El incremento acelerado de casos de dengue, chikungunya y oropouche entre menores de edad ha encendido las alarmas sanitarias en Guantánamo, donde los hospitales y áreas de salud muestran signos de saturación ante una crisis que no puede seguir enfrentándose con lentitud y burocracia.
La denuncia fue realizada por el periodista Miguel Reyes a través de una publicación en Facebook, donde recoge testimonios ciudadanos y expone la preocupación por el colapso de instituciones como el Hospital Infantil, el Hospital Docente General Dr.

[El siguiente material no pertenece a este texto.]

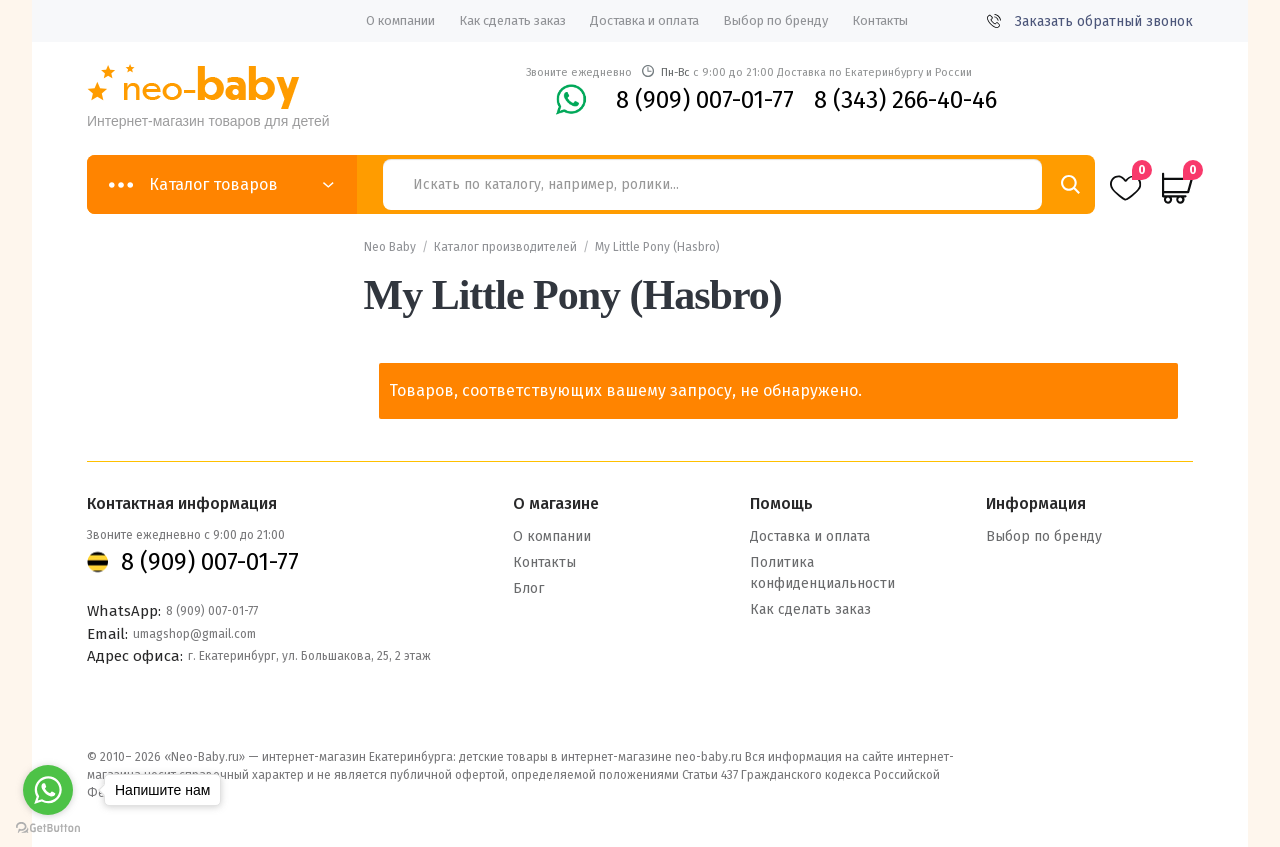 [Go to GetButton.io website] (48, 827)
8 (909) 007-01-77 (705, 100)
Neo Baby (390, 247)
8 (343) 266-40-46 (905, 100)
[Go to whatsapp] (48, 790)
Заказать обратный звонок (1090, 21)
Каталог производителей (505, 247) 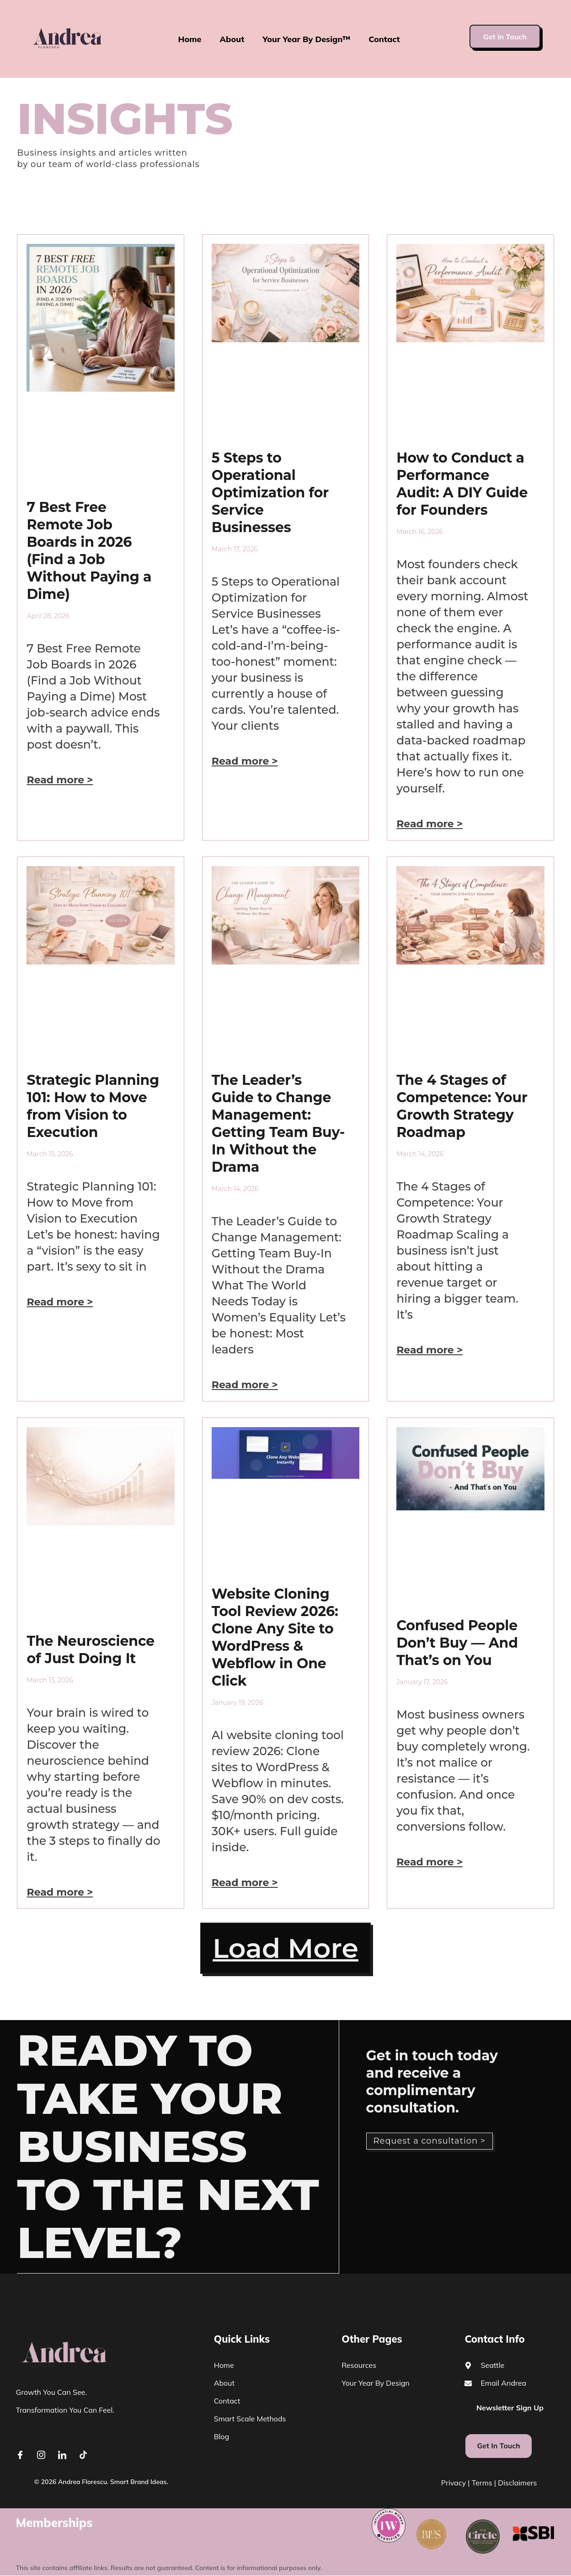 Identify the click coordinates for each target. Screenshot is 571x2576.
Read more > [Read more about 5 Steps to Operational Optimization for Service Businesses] (245, 761)
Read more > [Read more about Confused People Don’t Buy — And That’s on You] (429, 1862)
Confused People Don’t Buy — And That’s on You (457, 1643)
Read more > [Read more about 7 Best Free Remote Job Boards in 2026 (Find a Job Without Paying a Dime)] (60, 780)
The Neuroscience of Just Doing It (91, 1650)
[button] (285, 1949)
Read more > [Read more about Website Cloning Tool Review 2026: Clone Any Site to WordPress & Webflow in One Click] (245, 1882)
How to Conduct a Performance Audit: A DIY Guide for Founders (462, 483)
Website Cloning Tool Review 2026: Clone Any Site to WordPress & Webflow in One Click (275, 1637)
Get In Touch (505, 36)
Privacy (453, 2483)
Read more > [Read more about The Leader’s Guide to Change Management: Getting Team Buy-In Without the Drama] (245, 1385)
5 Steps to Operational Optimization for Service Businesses (270, 492)
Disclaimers (517, 2483)
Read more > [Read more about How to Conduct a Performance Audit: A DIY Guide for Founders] (429, 824)
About (231, 39)
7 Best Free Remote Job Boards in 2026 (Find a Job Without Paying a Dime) (89, 551)
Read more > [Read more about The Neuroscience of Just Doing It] (60, 1892)
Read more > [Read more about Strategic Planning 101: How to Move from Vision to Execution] (60, 1302)
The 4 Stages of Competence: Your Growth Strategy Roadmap (462, 1106)
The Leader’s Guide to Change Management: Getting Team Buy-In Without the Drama (278, 1123)
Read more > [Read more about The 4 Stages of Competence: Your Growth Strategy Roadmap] (429, 1350)
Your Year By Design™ (306, 39)
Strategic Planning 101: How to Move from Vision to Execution (93, 1106)
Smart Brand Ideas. (139, 2482)
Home (189, 39)
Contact (384, 39)
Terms (482, 2483)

Agostinho Neto y otros centros asistenciales que, según relata, están desbordados por la cantidad de pacientes.
Reyes advierte que la respuesta institucional ha sido débil, marcada por el exceso de reuniones y la falta de acción concreta en el terreno.
Insiste en que las enfermedades transmitidas por vectores se combaten desde los barrios, los patios, los microvertederos y cada espacio donde el mosquito encuentra refugio, por lo que reclama una estrategia emergente, dinámica y coherente, articulada con todos los actores sociales.
El periodista subraya que la participación activa de familias, comunidades y consejos populares es vital para cortar el ciclo de transmisión, sin embargo, todo esto es ineficaz cuando el régimen actúa de forma pasiva, tal y como está sucediendo en varias provincias cubanas.
La higiene doméstica, la limpieza de espacios comunes y la responsabilidad de instituciones y centros de trabajo en el saneamiento ambiental deben ser prioridades impostergables.
La publicación también denuncia fallos graves en las pesquisas, que en muchos casos se realizan de forma incompleta o rutinaria, sin registrar adecuadamente los casos sospechosos, lo que convierte a cada paciente no reportado en un foco invisible de transmisión y eleva los costos de la respuesta sanitaria.
Reyes lamenta que se limite la acción a la publicación de cifras y reclama coherencia, transparencia y compromiso real.
Cuba, afirma, tiene experiencia para enfrentar este tipo de brotes, pero necesita reactivar la disciplina epidemiológica y reforzar la vigilancia activa en los territorios.
Aunque el periodista muestra un discurso "optimista", algunos de los comentarios muestran otra realidad.
Placido Ferreiro recordó que mientras él denunciaba la proliferación de basureros, las autoridades y medios oficialistas guardaban silencio, y ahora la situación es consecuencia directa de esa inacción.
Kamy Suárez criticó que, en un país con buenos científicos y médicos, no se haya innovado un simple repelente o mecanismo de control efectivo contra los jejenes y mosquitos.
Por su parte, Elizabeth Betancourt reclamó que aquellos que firmaron declaraciones vacías ahora deben demostrar creatividad para exigir soluciones reales.
Otras voces como la de María Elena Selguera, Elma Hernández o Blanca Sánchez señalaron la falta de combustible, medicinas, fumigación y recogida de basura como problemas estructurales que impiden enfrentar adecuadamente la crisis.
Catherine Valles resumió lo que muchas personas perciben: sin acción concreta por parte del gobierno y sin responsabilidad institucional visible, la emergencia continuará empeorando mientras los ciudadanos cargan solos con el peso del problema.